Earnings
Definition
An earnings report is the quarterly financial disclosure a public company files with the SEC, revealing revenue, earnings per share (EPS), profit margins, and forward guidance — it's the most significant regular catalyst for individual stocks, and the gap it creates on the morning of the report can define an entire trading week.
Example
“The stock was up 18% pre-market after reporting EPS of $2.14 vs. the $1.87 estimate — a $0.27 beat with raised guidance for next quarter. That combination is the cleanest earnings catalyst. I waited for the pullback to VWAP and traded the continuation.”
Detailed Explanation
Earnings season happens four times per year as companies report quarterly results — typically in January, April, July, and October, with S&P 500 companies concentrated in a 3-4 week window each quarter. The two most important numbers are EPS (earnings per share, the profit per share after taxes) vs. Wall Street's consensus estimate, and revenue vs. the revenue estimate. A "beat" on both typically triggers a gap-up; a "miss" on either triggers a gap-down. But the forward guidance is often even more important than the headline numbers — a company can beat estimates and still fall if it guided lower for the next quarter.
For traders, the earnings setup is about the expected move embedded in options pricing (the implied move) vs. the actual move. Before earnings, options traders bid up implied volatility to price in the uncertainty of the event, creating an implicit ±X% expected move. If the stock moves less than expected, volatility sellers win. If it moves more, volatility buyers win. Many experienced traders specifically target earnings plays by either selling premium before (collecting the IV that gets crushed post-announcement) or buying straddles if they expect a larger-than-expected move. Knowing the implied move before you trade an earnings setup is non-negotiable.

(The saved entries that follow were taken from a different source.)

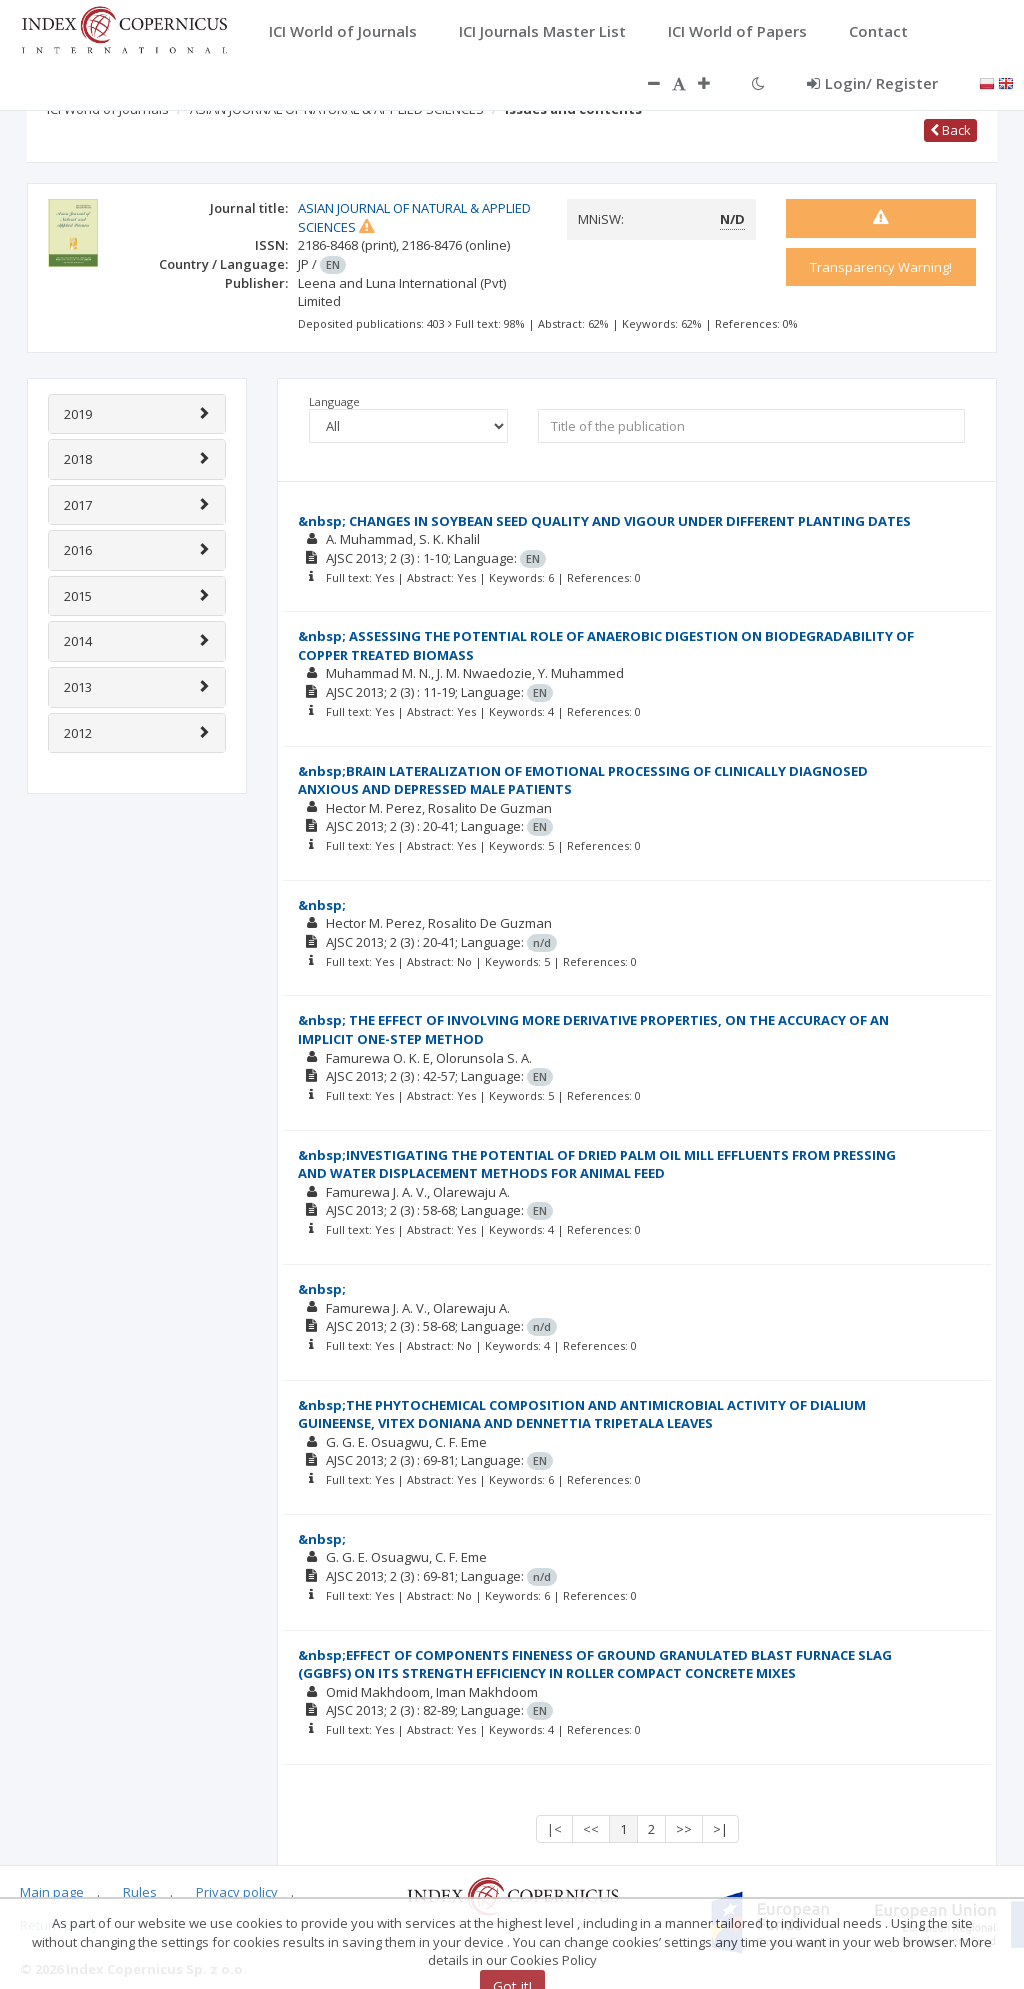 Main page (52, 1892)
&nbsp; (322, 905)
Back (950, 130)
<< (591, 1829)
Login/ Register (872, 83)
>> (684, 1829)
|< (554, 1829)
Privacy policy (237, 1892)
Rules (140, 1892)
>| (720, 1829)
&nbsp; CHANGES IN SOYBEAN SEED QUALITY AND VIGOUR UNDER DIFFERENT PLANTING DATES (604, 521) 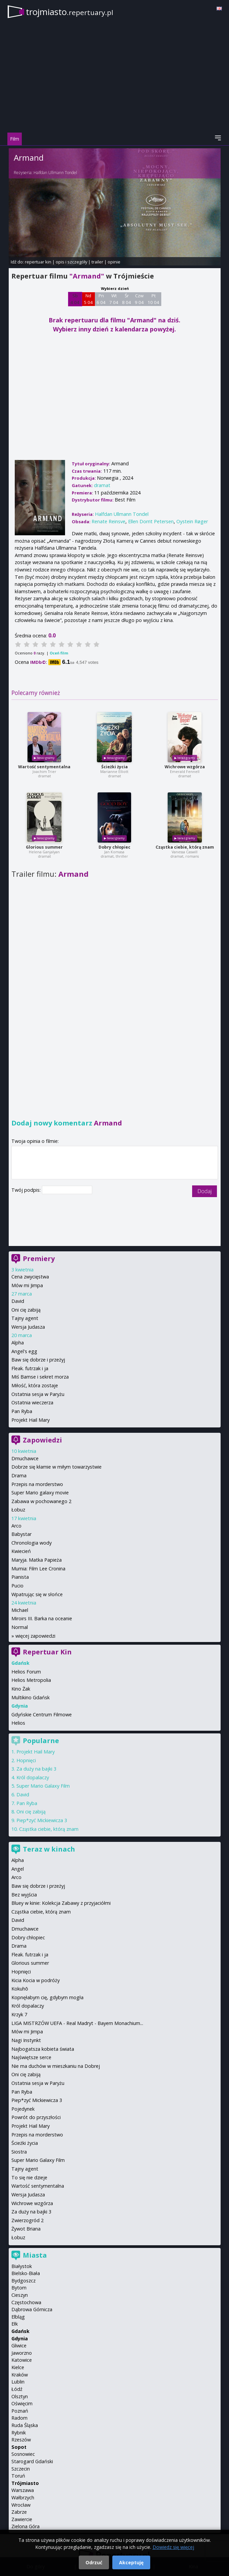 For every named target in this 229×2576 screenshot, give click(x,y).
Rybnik (18, 2432)
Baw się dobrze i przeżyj (38, 1359)
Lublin (17, 2381)
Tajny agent (24, 1318)
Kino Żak (20, 1689)
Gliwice (18, 2345)
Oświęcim (22, 2403)
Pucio (17, 1585)
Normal (19, 1627)
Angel (17, 1869)
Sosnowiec (23, 2454)
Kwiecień (21, 1551)
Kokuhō (19, 1988)
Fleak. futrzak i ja (29, 1368)
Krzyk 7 (19, 2014)
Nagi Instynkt (26, 2040)
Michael (19, 1610)
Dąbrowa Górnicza (31, 2309)
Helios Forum (26, 1671)
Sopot (18, 2447)
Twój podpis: (26, 1190)
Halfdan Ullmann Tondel (55, 172)
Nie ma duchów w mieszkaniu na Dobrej (55, 2066)
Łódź (16, 2389)
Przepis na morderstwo (37, 1484)
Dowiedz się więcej (173, 2547)
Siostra (19, 2152)
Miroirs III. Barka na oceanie (41, 1618)
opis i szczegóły (71, 262)
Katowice (21, 2360)
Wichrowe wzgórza (185, 767)
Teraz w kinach (49, 1849)
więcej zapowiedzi (35, 1636)
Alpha (17, 1342)
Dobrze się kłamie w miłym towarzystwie (56, 1467)
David (17, 1301)
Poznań (19, 2411)
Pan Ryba (21, 1411)
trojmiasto (69, 12)
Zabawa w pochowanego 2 (41, 1501)
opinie (114, 262)
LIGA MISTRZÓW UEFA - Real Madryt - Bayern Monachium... (77, 2023)
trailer (97, 262)
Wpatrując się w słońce (37, 1594)
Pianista (20, 1577)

Day traders who trade stocks after earnings are essentially trading the market's reaction to new information. The first 15-30 minutes after a big earnings gap are the most volatile and often least reliable — the initial reaction is filled with both genuine institutional repositioning and retail FOMO. Many experienced traders let the first candle form, identify VWAP, and wait for the stock to either hold key levels and continue or fail and begin to fill the gap. The cleanest setups come after the initial chaotic volatility settles and a clear directional bias establishes itself against a logical, clean level.